Bride. Such a harmless word for something that feels increasingly like a weapon.
He goes on talking. Clauses. Liability. Public timing. Press management. All practical. All necessary.
And all I can think is that somewhere on this floor, Zatanna is probably still at her desk, still answering those women, still trying to solve me.
If I were a better man, I’d let her. If I were a smarter one, I’d fire her.
Instead, I pour a third drink while the attorney drones on about timelines and signatures and witnesses, and I stare at the city until his voice becomes background noise.
I know I’m running out of time.
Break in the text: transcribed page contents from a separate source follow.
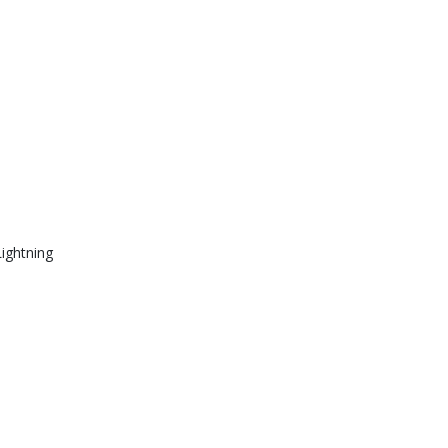
ightning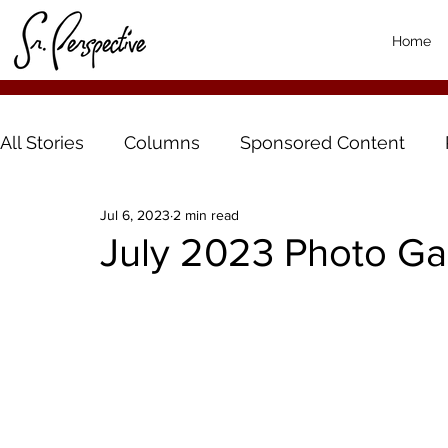
Home
All Stories
Columns
Sponsored Content
Jul 6, 2023
2 min read
July 2023 Photo Gal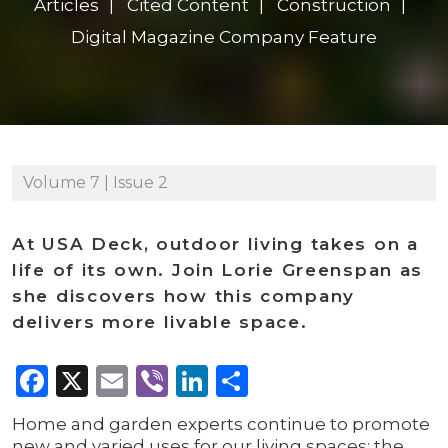
Articles
Cited Content
Construction
Digital Magazine Company Feature
Volume 7 | Issue 2
At USA Deck, outdoor living takes on a
life of its own. Join Lorie Greenspan as
she discovers how this company
delivers more livable space.
Facebook
X
Email
Viber
LinkedIn
Share
Home and garden experts continue to promote
new and varied uses for our living spaces; the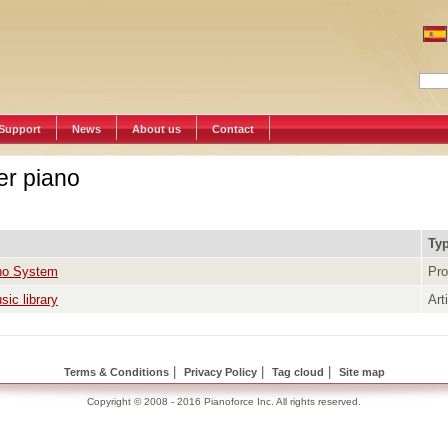
Support
News
About us
Contact
er piano
Ty
no System
Pro
ic library
Art
|
|
|
Terms & Conditions
Privacy Policy
Tag cloud
Site map
Copyright © 2008 - 2016 Pianoforce Inc. All rights reserved.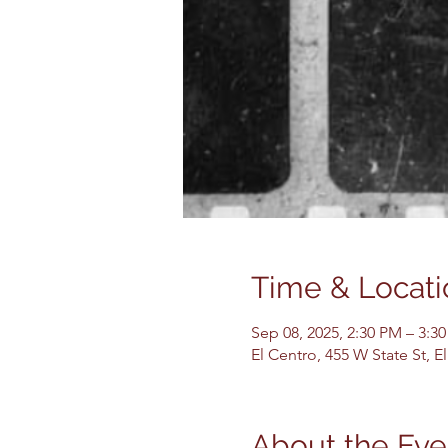
Time & Locati
Sep 08, 2025, 2:30 PM – 3:3
El Centro, 455 W State St, 
About the Eve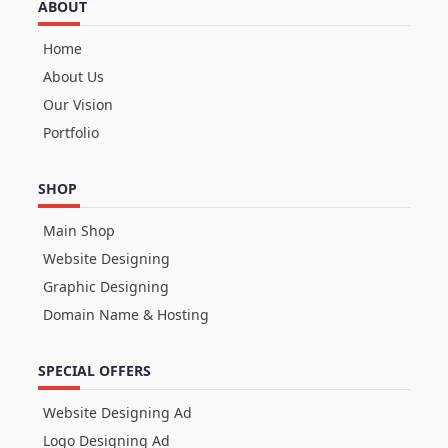
ABOUT
Home
About Us
Our Vision
Portfolio
SHOP
Main Shop
Website Designing
Graphic Designing
Domain Name & Hosting
SPECIAL OFFERS
Website Designing Ad
Logo Designing Ad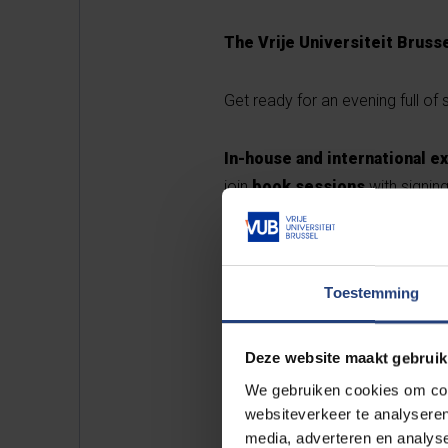
The Vrije Universiteit Brusse
Get ready for an evening full o
In-house and international e
join
book sessions
with signin
Tasty
treats
will be provided b
theatre
, the jkg ELEMENT collec
Toestemming
Your host for the evening is
Dor
guide us through the entire pr
Deze website maakt gebruik
We gebruiken cookies om cont
Registration
websiteverkeer te analyseren
media, adverteren en analys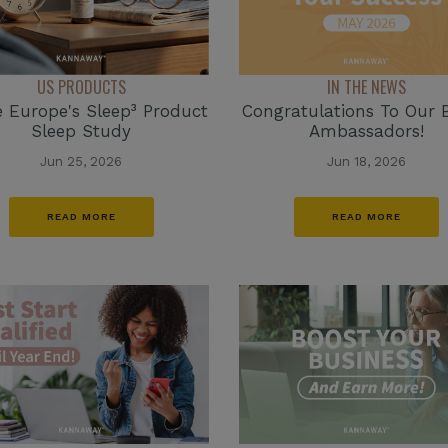
IN THE NEWS
US PRODUCTS
Congratulations To Our 
e Europe's Sleep³ Product
Ambassadors!
Sleep Study
Jun 18, 2026
Jun 25, 2026
READ MORE
READ MORE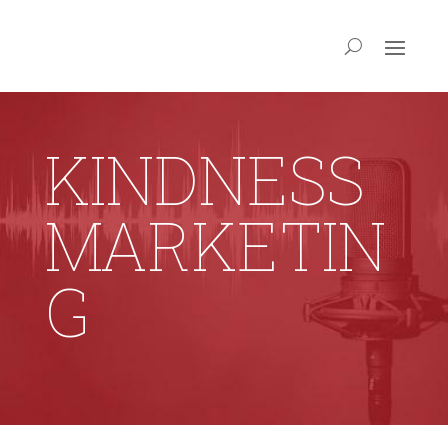
KINDNESS
MARKETIN
G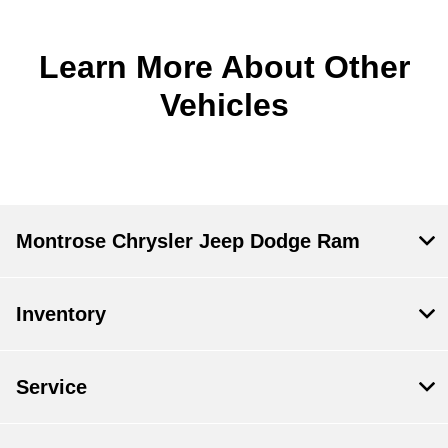
Learn More About Other
Vehicles
Montrose Chrysler Jeep Dodge Ram
Inventory
Service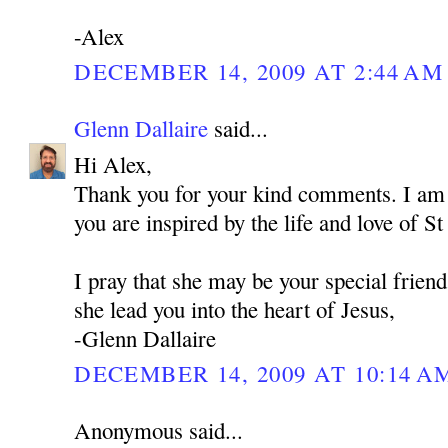
-Alex
DECEMBER 14, 2009 AT 2:44 AM
Glenn Dallaire
said...
Hi Alex,
Thank you for your kind comments. I am 
you are inspired by the life and love of 
I pray that she may be your special frien
she lead you into the heart of Jesus,
-Glenn Dallaire
DECEMBER 14, 2009 AT 10:14 A
Anonymous said...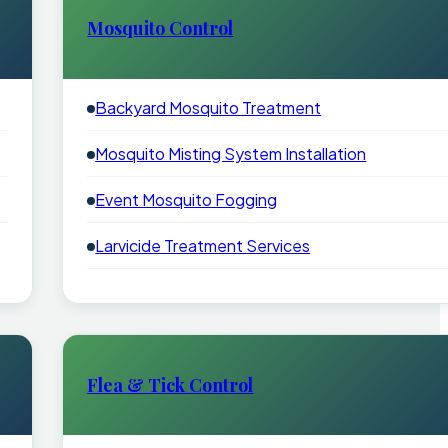
Mosquito Control
Backyard Mosquito Treatment
Mosquito Misting System Installation
Event Mosquito Fogging
Larvicide Treatment Services
Flea & Tick Control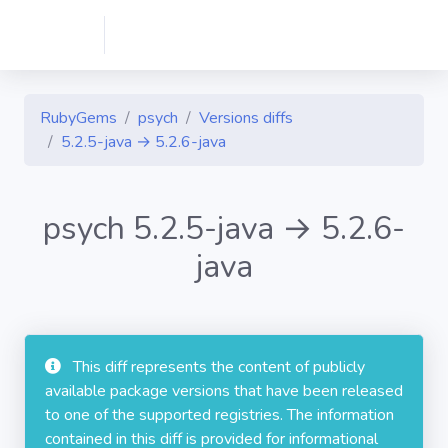
RubyGems
psych
Versions diffs
5.2.5-java → 5.2.6-java
psych 5.2.5-java → 5.2.6-
java
This diff represents the content of publicly
available package versions that have been released
to one of the supported registries. The information
contained in this diff is provided for informational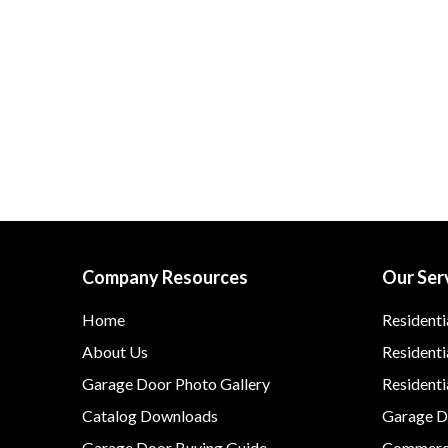
Company Resources
Our Ser
Home
Residenti
About Us
Residenti
Garage Door Photo Gallery
Resident
Catalog Downloads
Garage Do
Garage Door Buying Guide
Commerci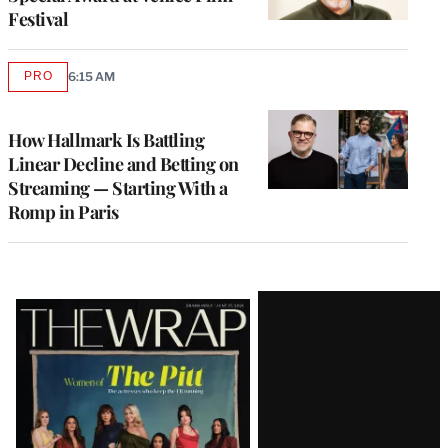
Festival
PRO
6:15 AM
AVAILABLE
TO
WRAPPRO
MEMBERS
How Hallmark Is Battling
Linear Decline and Betting on
Streaming — Starting With a
Romp in Paris
Latest
Magazine
Issue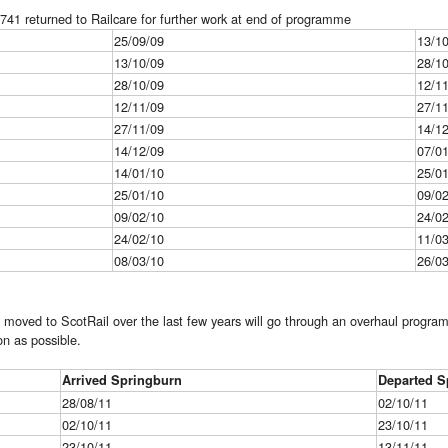
41 returned to Railcare for further work at end of programme
25/09/09
13/1
13/10/09
28/1
28/10/09
12/1
12/11/09
27/1
27/11/09
14/1
14/12/09
07/0
14/01/10
25/0
25/01/10
09/0
09/02/10
24/0
24/02/10
11/0
08/03/10
26/0
 moved to ScotRail over the last few years will go through an overhaul progra
on as possible.
Arrived Springburn
Departed S
28/08/11
02/10/11
02/10/11
23/10/11
23/10/11
13/11/11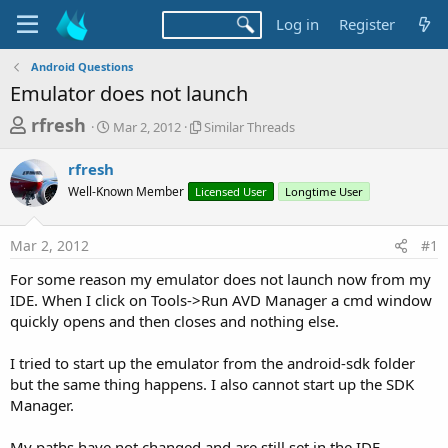
Log in
Register
Android Questions
Emulator does not launch
T
S
S
rfresh
Mar 2, 2012
Similar Threads
t
i
h
a
m
rfresh
r
r
i
Well-Known Member
t
Licensed User
l
Longtime User
e
d
a
a
a
r
Mar 2, 2012
#1
d
t
T
e
h
s
For some reason my emulator does not launch now from my
r
t
IDE. When I click on Tools->Run AVD Manager a cmd window
e
a
quickly opens and then closes and nothing else.
a
d
r
s
I tried to start up the emulator from the android-sdk folder
t
but the same thing happens. I also cannot start up the SDK
e
Manager.
r
My paths have not changed and are still set in the IDE.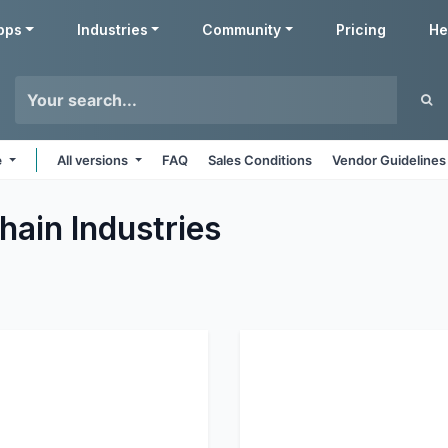
pps
Industries
Community
Pricing
He
e
All versions
FAQ
Sales Conditions
Vendor Guidelines
hain
Industries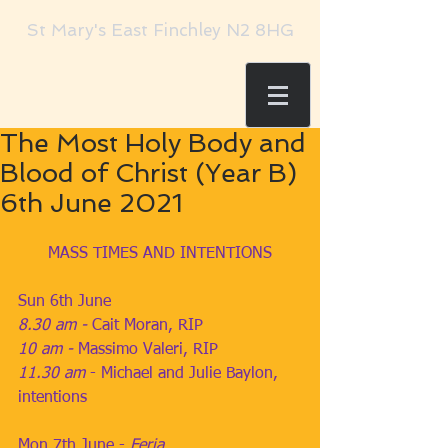
St Mary's East Finchley N2 8HG
The Most Holy Body and
Blood of Christ (Year B)
6th June 2021
MASS TIMES AND INTENTIONS
Sun 6th June
8.30 am - 
Cait Moran, RIP
10 am - 
Massimo Valeri, RIP
11.30 am
 - Michael and Julie Baylon, 
intentions 
Mon 7th June - 
Feria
I know exactly what’s at stake.
But Zatanna has made every match impossible.
And if I don’t get her out of my head soon, she’s going to make one more thing impossible too:
Surviving this with any part of me still intact.
By the time I step out of my office, the floor has thinned to that late-evening hush corporate spaces get when ambition has gone home and only obligation remains.
I’m dressed for the date.
Dark suit. Fresh shirt. Cufflinks my grandfather used to wear when he wanted a room to remember his name after he left it. I know exactly how I look because I made sure of it. Controlled. Untouchable
It feels like armor. Useless armor but armor all the same.
Zatanna is at her desk with her screen glowing in front of her and three open windows on it. Calendar. Messages. A restaurant confirmation. She hears me before she looks up. Of course she does.
When she finally does look at me, it’s only for a second.
But that second tells me everything.
She’s upset.
Not theatrically. Not enough that anyone else would clock it. She’s too proud for that. Too good at pretending to be busy, to be competent, to be professional. But I see the slight tightening around her mouth, the way she straightens a fraction too much,the way her fingers pause over the keyboard before starting again.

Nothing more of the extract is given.